One of the victims, Kazungu, says this type of theft occurs as early as 7:00pm and “no one can rescue you when you make an alarm” .
He says unless you are armed and walking in a group, you cannot dare move in Ki-Mombasa at night! “Akabagiya can kill you instantly if you try to resist,” he said.
Ki-Mombasa, ‘capital city’ which residents nicknamed ‘Kenya’, is the epicentre of this practice, filth, theft and prostitution. Within “Kenya” is another centre called “Temple”. Temple may suggest holiness, but not in Ki-Mombasa!

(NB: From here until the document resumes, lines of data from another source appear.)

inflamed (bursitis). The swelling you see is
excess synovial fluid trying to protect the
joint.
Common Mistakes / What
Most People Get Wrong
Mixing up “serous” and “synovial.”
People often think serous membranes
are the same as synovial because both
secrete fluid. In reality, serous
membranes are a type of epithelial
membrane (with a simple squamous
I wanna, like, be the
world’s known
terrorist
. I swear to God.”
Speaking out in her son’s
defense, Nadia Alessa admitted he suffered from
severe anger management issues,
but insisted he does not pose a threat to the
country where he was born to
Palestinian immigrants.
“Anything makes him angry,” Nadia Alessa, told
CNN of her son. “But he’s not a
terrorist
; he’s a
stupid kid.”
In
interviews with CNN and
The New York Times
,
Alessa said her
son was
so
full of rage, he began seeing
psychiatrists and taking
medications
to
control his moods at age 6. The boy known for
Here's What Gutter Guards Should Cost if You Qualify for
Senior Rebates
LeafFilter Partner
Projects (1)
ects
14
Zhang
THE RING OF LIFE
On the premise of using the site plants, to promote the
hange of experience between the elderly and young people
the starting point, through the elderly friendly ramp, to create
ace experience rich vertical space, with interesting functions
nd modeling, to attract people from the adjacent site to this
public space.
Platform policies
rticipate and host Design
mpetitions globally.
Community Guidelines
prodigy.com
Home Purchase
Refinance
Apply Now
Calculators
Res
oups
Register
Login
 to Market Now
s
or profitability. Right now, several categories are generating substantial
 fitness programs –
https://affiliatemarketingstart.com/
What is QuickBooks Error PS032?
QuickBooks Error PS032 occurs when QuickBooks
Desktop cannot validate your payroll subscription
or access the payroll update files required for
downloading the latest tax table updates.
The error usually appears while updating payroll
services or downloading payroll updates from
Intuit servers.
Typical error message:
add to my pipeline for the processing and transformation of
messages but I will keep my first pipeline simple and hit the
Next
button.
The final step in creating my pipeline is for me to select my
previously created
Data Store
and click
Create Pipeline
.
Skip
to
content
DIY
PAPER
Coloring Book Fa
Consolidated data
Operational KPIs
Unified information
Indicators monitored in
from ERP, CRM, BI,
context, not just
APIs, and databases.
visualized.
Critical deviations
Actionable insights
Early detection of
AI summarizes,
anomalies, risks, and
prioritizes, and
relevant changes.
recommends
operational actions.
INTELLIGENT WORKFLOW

“Temple is where thieves and sex workers smoke marijuana and plan their daily attacks,” reveals Mama Winnie, a 57-year-old widow.
Seated in her small bar, Mama Winnie is still nursing wounds she sustained in early December when goons invaded her place and took off with her television set and utensils at 8:00pm. Small business operators say widespread theft in Ki-Mombasa has robbed them of customers.

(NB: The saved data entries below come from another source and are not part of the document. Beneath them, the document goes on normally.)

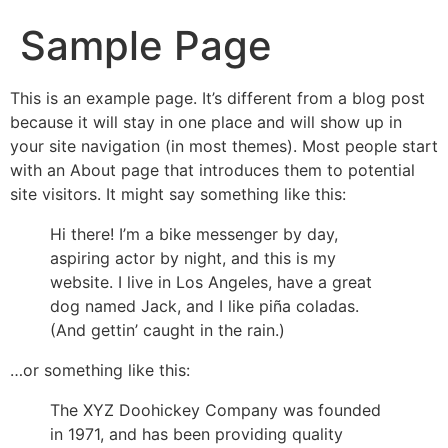
Sample Page
This is an example page. It’s different from a blog post
because it will stay in one place and will show up in
your site navigation (in most themes). Most people start
with an About page that introduces them to potential
site visitors. It might say something like this:
Hi there! I’m a bike messenger by day,
aspiring actor by night, and this is my
website. I live in Los Angeles, have a great
dog named Jack, and I like piña coladas.
(And gettin’ caught in the rain.)
…or something like this:
The XYZ Doohickey Company was founded
in 1971, and has been providing quality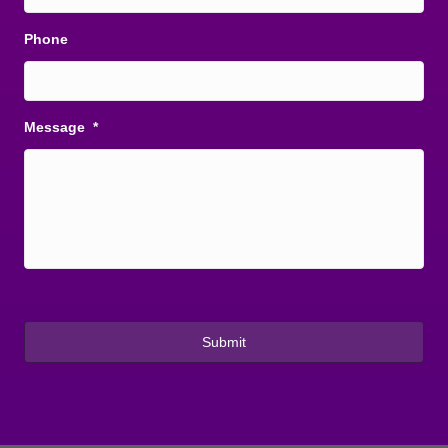
Phone
Message
*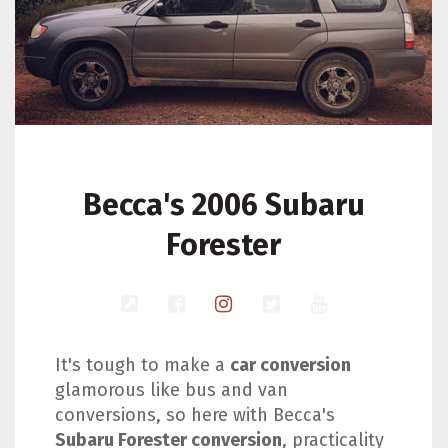
Becca's 2006 Subaru
Forester
It's tough to make a
car conversion
glamorous like bus and van
conversions, so here with Becca's
Subaru Forester conversion
, practicality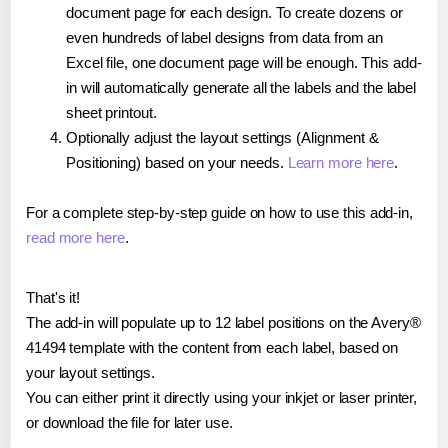
document page for each design. To create dozens or
even hundreds of label designs from data from an
Excel file, one document page will be enough. This add-
in will automatically generate all the labels and the label
sheet printout.
Optionally adjust the layout settings (Alignment &
Positioning) based on your needs.
Learn more here
.
For a complete step-by-step guide on how to use this add-in,
read more here
.
That's it!
The add-in will populate up to 12 label positions on the Avery®
41494 template with the content from each label, based on
your layout settings.
You can either print it directly using your inkjet or laser printer,
or download the file for later use.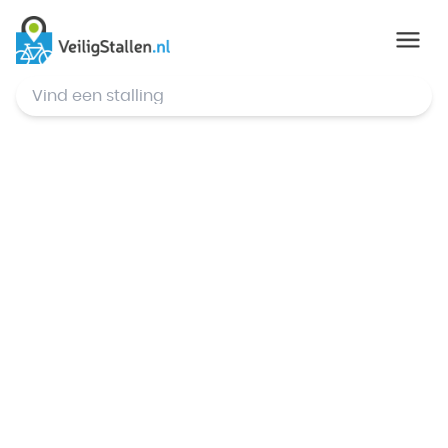
© Mapbox
,
© OpenStreetMap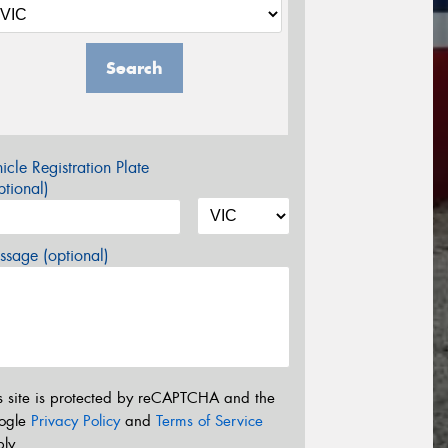
Search
icle Registration Plate
tional)
sage (optional)
s site is protected by reCAPTCHA and the
ogle
Privacy Policy
and
Terms of Service
ly.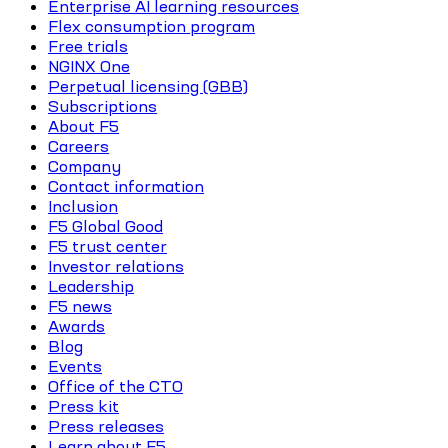
Enterprise AI learning resources
Flex consumption program
Free trials
NGINX One
Perpetual licensing (GBB)
Subscriptions
About F5
Careers
Company
Contact information
Inclusion
F5 Global Good
F5 trust center
Investor relations
Leadership
F5 news
Awards
Blog
Events
Office of the CTO
Press kit
Press releases
Learn about F5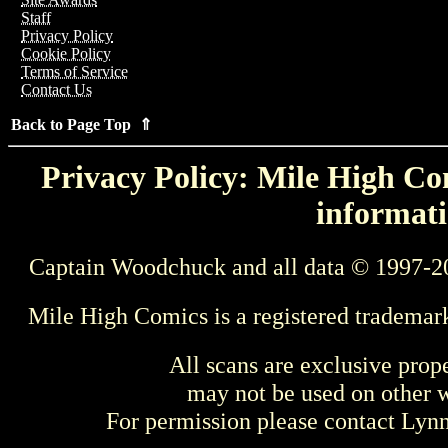
Staff
Privacy Policy
Cookie Policy
Terms of Service
Contact Us
Back to Page Top ⇑
Privacy Policy: Mile High Com
informati
Captain Woodchuck and all data © 1997-2
Mile High Comics is a registered trademar
All scans are exclusive prop
may not be used on other w
For permission please contact Ly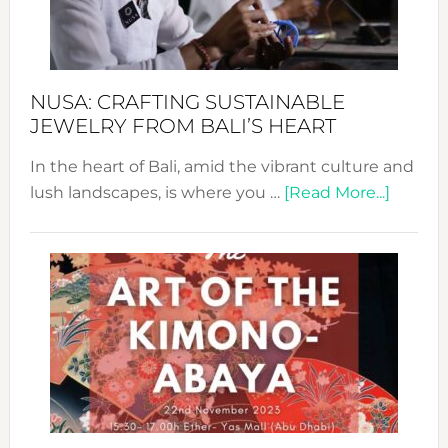
Dec
Prom
Sust
Fash
NUSA: CRAFTING SUSTAINABLE
JEWELRY FROM BALI’S HEART
In the heart of Bali, amid the vibrant culture and
about
lush landscapes, is where you …
[Read More...]
Nusa:
Craftin
Sustai
Jewelr
from
Bali’s
Heart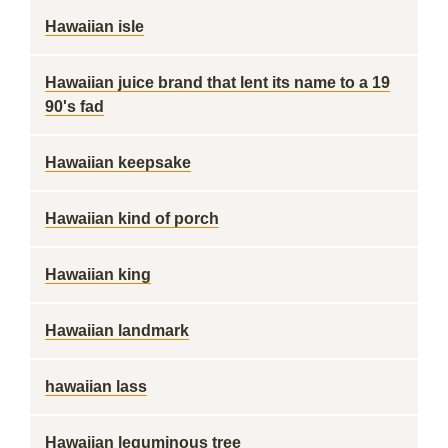
Hawaiian isle
Hawaiian juice brand that lent its name to a 19
90's fad
Hawaiian keepsake
Hawaiian kind of porch
Hawaiian king
Hawaiian landmark
hawaiian lass
Hawaiian leguminous tree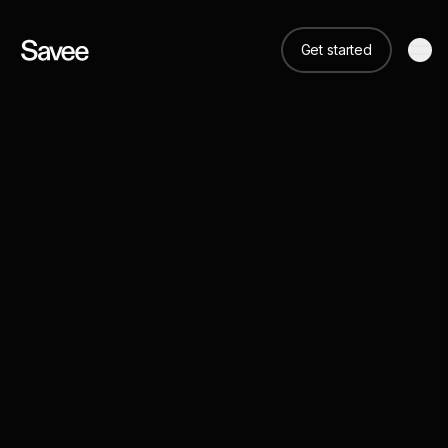
Get started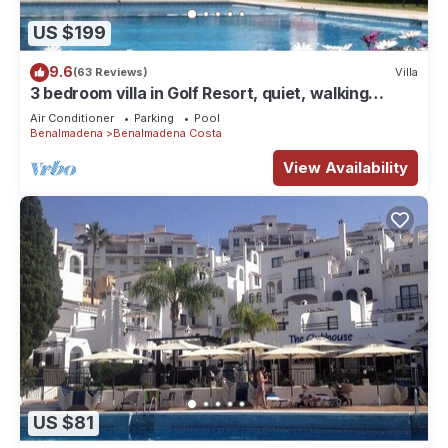
US $199
9.6
(63 Reviews)
Villa
3 bedroom villa in Golf Resort, quiet, walking
distance to beach, parking, pool
Air Conditioner
Parking
Pool
Benalmadena
Benalmadena Costa
View Availability
US $81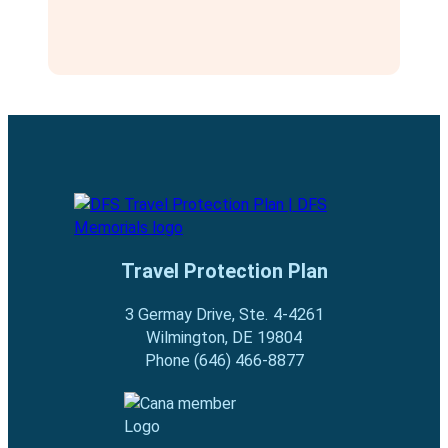
Travel Protection Plan
3 Germay Drive, Ste. 4-4261
Wilmington, DE 19804
Phone (646) 466-8877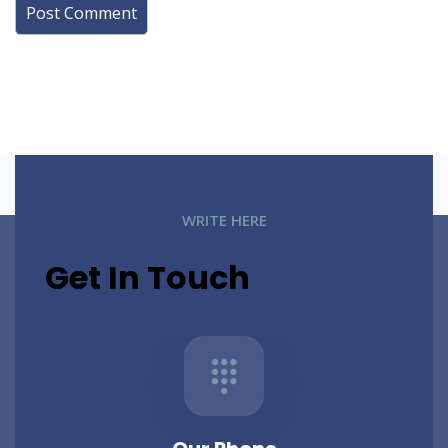
WRITE HERE
Get In Touch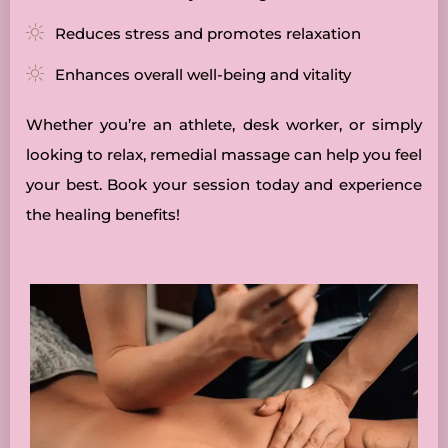
Reduces stress and promotes relaxation
Enhances overall well-being and vitality
Whether you’re an athlete, desk worker, or simply
looking to relax, remedial massage can help you feel
your best. Book your session today and experience
the healing benefits!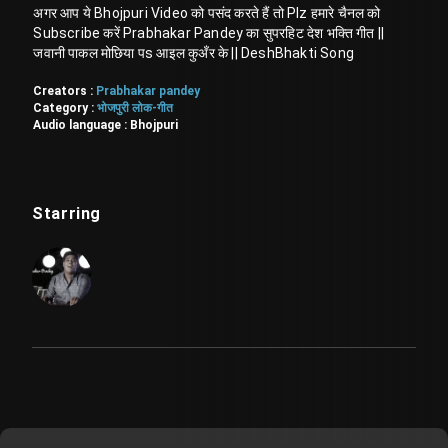
अगर आप ये Bhojpuri Video को पसंद करते हैं तो Plz हमारे चैनल को
Subscribe करें Prabhakar Pandey का सुपरहिट देश भक्ति गीत ||
जवानी पाकल मोछिया पs आइल कुअँर के || DeshBhakti Song
Creators :
Prabhakar pandey
Category :
भोजपुरी लोक-गीत
Audio language :
Bhojpuri
Starring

“I used to earn over sh30,000 profit daily from selling waragi. But nowadays I get less than sh10,000 because thieves have chased away clients. I can hardly raise school fees (sh70,000 per term) for my son who is in Senior Four and pay rent of sh20,000 a month,” she lamented.
Ironically, Ki-Mombasa’s location, just a stone’s throw from Kawempe Police Station, has not helped to reduce crime in the area.
“We normally call upon the Police to arrest the thieves, but they are only detained for one night before coming back to terrorise the community,” said Ssemakula.